Required action:
Count the lines below that hold the string "Thursday". Give only that number.

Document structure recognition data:
↓
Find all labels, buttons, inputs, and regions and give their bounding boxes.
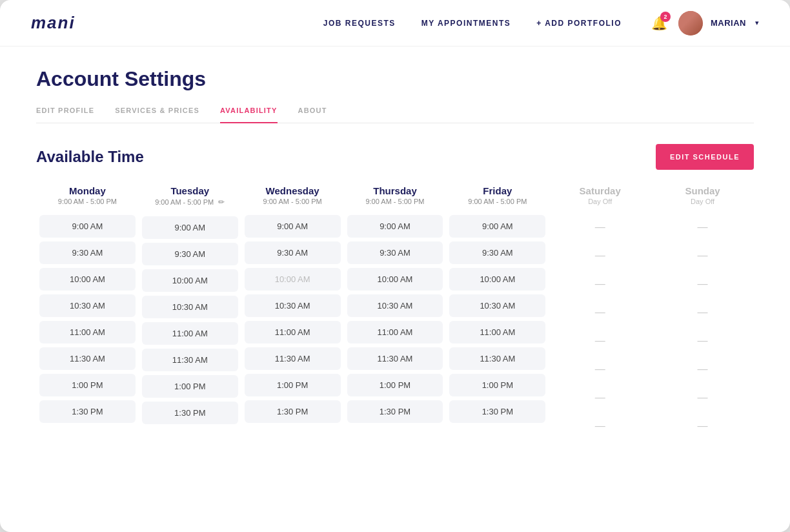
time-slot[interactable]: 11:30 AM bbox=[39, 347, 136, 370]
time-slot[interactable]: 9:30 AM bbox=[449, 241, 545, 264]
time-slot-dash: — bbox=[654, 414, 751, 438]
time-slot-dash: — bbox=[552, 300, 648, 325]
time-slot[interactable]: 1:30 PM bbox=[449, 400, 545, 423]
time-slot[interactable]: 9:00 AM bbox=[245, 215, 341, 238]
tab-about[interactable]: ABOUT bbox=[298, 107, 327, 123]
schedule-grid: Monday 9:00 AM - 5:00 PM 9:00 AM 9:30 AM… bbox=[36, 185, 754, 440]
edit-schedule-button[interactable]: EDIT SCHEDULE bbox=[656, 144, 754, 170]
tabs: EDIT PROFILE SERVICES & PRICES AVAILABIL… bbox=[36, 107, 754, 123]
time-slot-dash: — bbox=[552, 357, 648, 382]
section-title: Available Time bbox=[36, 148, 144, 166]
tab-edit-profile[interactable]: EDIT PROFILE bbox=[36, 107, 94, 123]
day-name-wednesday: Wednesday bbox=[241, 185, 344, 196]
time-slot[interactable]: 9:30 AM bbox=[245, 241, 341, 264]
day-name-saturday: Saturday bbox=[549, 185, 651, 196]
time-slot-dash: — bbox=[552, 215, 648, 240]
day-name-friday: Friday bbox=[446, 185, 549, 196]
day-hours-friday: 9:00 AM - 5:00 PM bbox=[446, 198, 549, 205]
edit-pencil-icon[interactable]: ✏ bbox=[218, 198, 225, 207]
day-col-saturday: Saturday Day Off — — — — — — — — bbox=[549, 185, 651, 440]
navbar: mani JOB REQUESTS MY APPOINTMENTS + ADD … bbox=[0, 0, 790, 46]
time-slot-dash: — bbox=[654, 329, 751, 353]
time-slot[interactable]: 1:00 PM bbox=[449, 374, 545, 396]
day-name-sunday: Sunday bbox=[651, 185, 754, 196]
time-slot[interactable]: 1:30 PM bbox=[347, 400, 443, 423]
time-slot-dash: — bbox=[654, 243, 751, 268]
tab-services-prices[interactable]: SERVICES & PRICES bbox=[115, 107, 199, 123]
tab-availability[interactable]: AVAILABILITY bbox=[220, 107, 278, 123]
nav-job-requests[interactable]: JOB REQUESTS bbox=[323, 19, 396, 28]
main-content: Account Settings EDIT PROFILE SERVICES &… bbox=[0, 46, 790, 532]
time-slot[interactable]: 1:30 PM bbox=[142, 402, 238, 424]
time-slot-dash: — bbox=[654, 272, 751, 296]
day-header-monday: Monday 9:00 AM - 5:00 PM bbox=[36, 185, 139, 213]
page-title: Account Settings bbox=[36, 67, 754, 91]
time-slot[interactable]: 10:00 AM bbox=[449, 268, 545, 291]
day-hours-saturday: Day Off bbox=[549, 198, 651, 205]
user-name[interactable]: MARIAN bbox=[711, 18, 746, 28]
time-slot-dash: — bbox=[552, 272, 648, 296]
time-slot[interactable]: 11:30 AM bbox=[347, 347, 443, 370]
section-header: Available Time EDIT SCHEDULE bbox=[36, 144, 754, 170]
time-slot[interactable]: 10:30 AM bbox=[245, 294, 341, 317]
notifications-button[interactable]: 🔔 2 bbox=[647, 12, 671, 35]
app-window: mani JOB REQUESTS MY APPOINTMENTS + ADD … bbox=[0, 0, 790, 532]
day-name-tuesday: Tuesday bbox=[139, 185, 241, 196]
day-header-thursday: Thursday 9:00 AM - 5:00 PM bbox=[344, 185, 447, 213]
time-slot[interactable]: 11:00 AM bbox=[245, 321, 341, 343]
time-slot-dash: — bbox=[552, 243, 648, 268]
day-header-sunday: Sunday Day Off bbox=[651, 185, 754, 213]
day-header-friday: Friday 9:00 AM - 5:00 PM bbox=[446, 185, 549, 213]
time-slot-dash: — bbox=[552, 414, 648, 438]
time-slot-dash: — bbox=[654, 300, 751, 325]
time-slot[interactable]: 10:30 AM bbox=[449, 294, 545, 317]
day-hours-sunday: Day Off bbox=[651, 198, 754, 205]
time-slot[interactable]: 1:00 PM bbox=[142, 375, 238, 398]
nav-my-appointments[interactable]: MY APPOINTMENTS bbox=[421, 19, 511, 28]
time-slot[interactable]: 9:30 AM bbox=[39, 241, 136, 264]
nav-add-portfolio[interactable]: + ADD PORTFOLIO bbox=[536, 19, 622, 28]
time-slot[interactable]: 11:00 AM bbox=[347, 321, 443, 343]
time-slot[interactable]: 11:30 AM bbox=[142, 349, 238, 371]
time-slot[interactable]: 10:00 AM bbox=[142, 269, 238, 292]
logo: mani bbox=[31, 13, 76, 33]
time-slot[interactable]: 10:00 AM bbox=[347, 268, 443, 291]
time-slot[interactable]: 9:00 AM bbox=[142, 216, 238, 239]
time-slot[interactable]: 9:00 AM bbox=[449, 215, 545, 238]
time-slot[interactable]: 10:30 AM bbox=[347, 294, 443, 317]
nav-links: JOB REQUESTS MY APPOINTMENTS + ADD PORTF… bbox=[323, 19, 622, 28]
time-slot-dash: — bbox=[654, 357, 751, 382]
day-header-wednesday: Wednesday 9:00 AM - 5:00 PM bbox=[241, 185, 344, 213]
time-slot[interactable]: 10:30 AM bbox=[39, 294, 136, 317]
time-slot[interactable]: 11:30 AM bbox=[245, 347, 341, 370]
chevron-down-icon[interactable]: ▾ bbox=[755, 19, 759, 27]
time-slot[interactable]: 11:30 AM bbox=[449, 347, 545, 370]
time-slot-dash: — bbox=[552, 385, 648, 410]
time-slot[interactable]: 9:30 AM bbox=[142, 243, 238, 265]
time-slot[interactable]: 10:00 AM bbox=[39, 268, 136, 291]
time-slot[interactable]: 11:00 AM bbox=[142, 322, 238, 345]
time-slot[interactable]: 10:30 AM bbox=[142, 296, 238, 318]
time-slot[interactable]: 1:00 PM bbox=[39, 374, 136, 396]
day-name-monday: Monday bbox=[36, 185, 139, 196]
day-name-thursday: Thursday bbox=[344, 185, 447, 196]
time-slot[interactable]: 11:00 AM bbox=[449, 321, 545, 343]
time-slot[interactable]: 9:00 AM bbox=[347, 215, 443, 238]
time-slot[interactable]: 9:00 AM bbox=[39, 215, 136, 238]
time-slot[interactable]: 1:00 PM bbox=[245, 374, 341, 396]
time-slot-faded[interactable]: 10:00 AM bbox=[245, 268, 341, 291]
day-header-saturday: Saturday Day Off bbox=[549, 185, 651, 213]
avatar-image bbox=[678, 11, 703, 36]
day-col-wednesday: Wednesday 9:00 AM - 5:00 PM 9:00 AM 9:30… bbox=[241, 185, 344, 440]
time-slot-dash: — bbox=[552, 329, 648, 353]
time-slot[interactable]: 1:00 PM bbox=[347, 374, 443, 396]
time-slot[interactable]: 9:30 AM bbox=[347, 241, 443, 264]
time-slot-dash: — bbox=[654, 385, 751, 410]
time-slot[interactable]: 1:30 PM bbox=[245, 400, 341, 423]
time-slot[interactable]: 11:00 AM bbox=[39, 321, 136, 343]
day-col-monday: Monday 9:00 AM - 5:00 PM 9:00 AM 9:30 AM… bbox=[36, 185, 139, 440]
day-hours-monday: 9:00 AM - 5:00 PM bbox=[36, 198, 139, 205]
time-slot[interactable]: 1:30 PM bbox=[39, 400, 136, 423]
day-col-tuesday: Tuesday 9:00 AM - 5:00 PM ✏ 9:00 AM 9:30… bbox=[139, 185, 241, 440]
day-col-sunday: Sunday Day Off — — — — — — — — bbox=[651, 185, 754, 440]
↑
Finished exercise:
2